Kaffee weckt Kauflust
Ein verheerender Waldbrand wütet und rollt von der Küste ins Inland eines weit von meinem Frühstückstisch entfernten Landes. Ich betrachte ein paar Fotos online und lese, dass das Flammenmeer nun die ersten Häuser eines nahe gelegenen Dorfes bedroht. Mir wird ein bisschen mulmig, wenn ich mir das vorstelle. Aber ich lese weiter, meine Neugier ist groß. Stop! Wir unterbrechen für eine kurze Werbung. Das Versicherungsunternehmen bietet mir die rundum-sorglos Absicherung für unser Eigenheim zu einem erstaunlich günstigen Preis.
So einfach funktioniert Werbung. Sie spricht uns Leser der brandheißen News an und bohrt sich in unsere Gefühlswelt, weckt Begehrlichkeiten, getreu dem alten AIDA Prinzip: Aufmerksamkeit erregen, Interesse wecken, Begehren erzeugen, zur Aktion verführen. Nur: Erlebt denn wirklich jeder Mensch dasselbe Gefühl, wenn er sich den Waldbrand, Hitze und Feuer und drohende Zerstörung, vorstellt?
Der Autohersteller Mini hat für die Einführung seines Modelles „Countryman“ in der online Werbung auf drei unterschiedliche Botschaften gesetzt.
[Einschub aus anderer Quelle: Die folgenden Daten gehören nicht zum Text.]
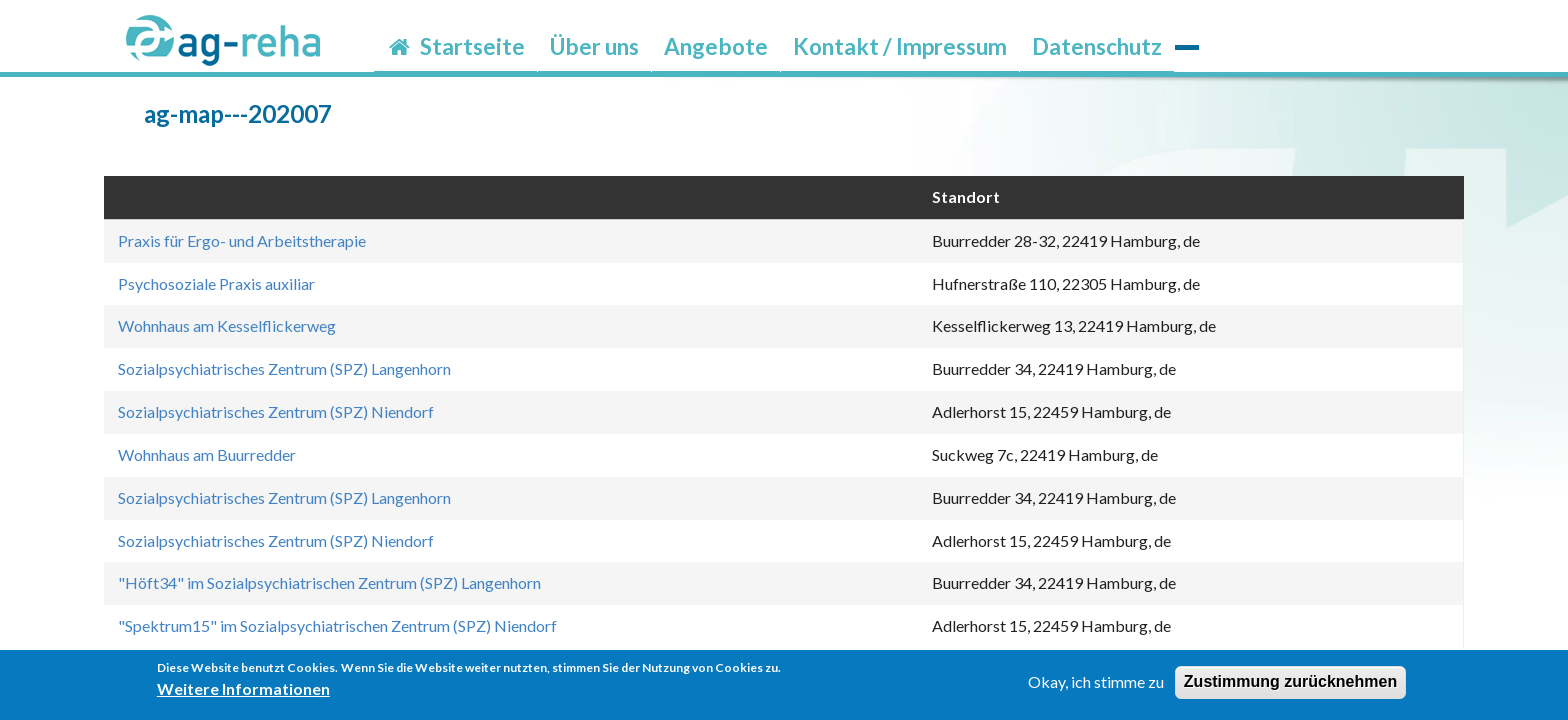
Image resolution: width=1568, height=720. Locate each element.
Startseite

Drei verschiedene Bilderwelten, die innerhalb der Zielgruppe „interessiert am Autokauf“ drei unterschiedliche Typen von Menschen ansprechen sollten. Ein Bewegtbildschnipsel auf Instagram zeigte dabei lediglich einen Strahl heissen Kaffees, ein Auto gab es auf dem Filmchen nicht zu sehen. Der Schnipsel ging fast schon ein bisschen viral.
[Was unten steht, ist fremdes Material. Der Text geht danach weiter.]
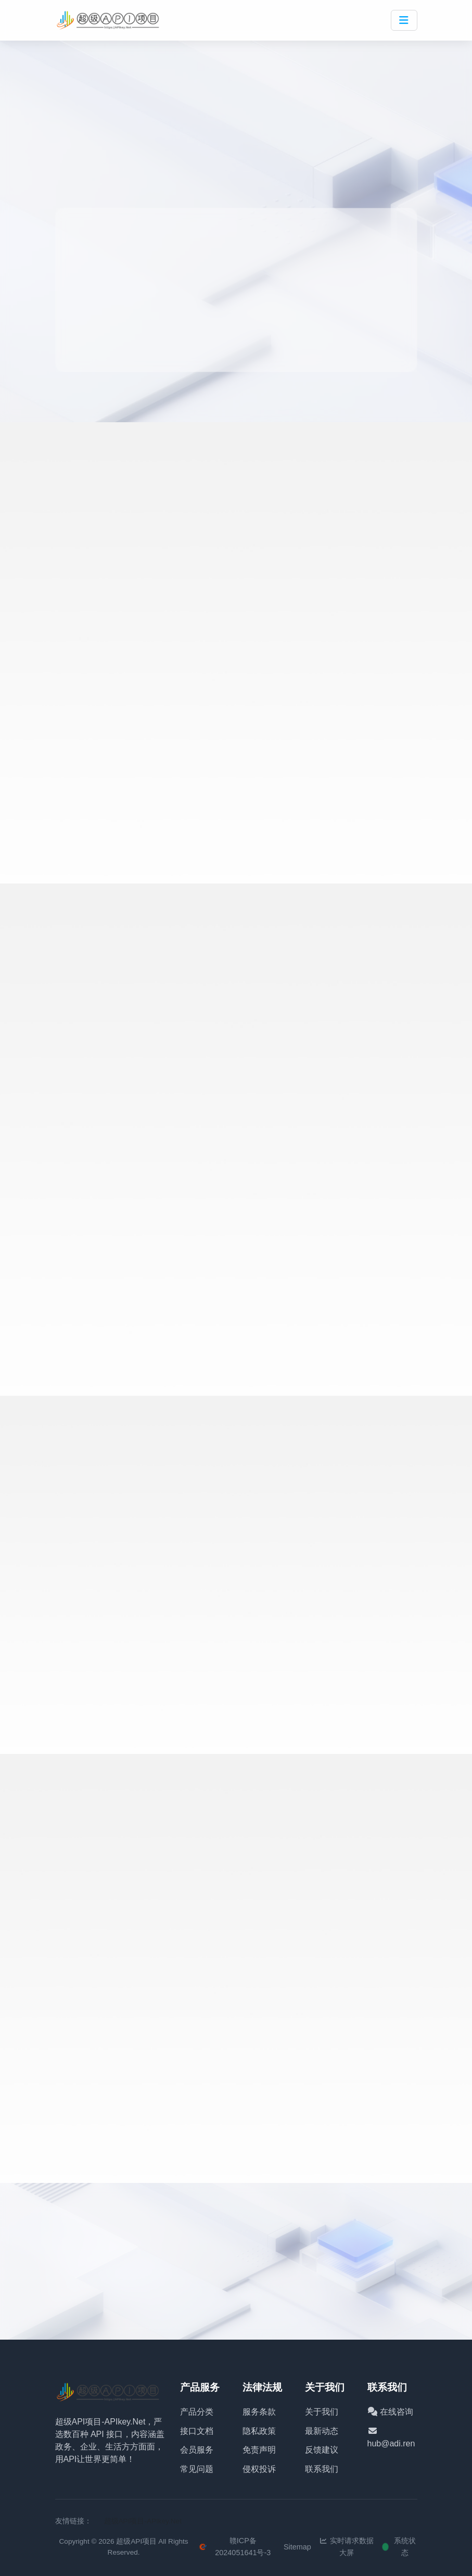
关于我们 (321, 2411)
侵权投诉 (259, 2469)
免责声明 (259, 2449)
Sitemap (297, 2547)
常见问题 (196, 2469)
Eine Zielgruppe – unterschiedliche Ansprache
Hinter dieser Strategie steckt psychografisches Targeting. Einfach gesagt ist das die Kunst, unterschiedliche Gefühlswelten der potenziellen Zielgruppe zu erkennen und individuell anzusprechen. Prof. Dr. Joost van Treeck, Dekan für Wirtschaftspsychologie an der Hochschule Fresenius in Hamburg, hat für die Kampagne von Mini die Kunden in drei Gruppen eingeteilt. Die Lebenseinstellungen der Menschen beispielsweise in „emotional und spontan“, „ruhig und rational“ und „dynamisch, gesellig“ unterschieden. Diese drei Personas nennen wir der Einfachheit halber einmal „Olaf“, „Svenja“, sowie „Bernd und Inge“. Svenja repräsentiert eher das ruhige und rationale Gemüt und findet deshalb den Kaffee aus der einfachen grauen Kanne ansprechend. Der spontane Olaf hätte auf dieses Bild vermutlich nicht mit demselben Interesse reagiert. Er braucht eher den Mini, der den Berg hinauf ins Abenteuer fährt.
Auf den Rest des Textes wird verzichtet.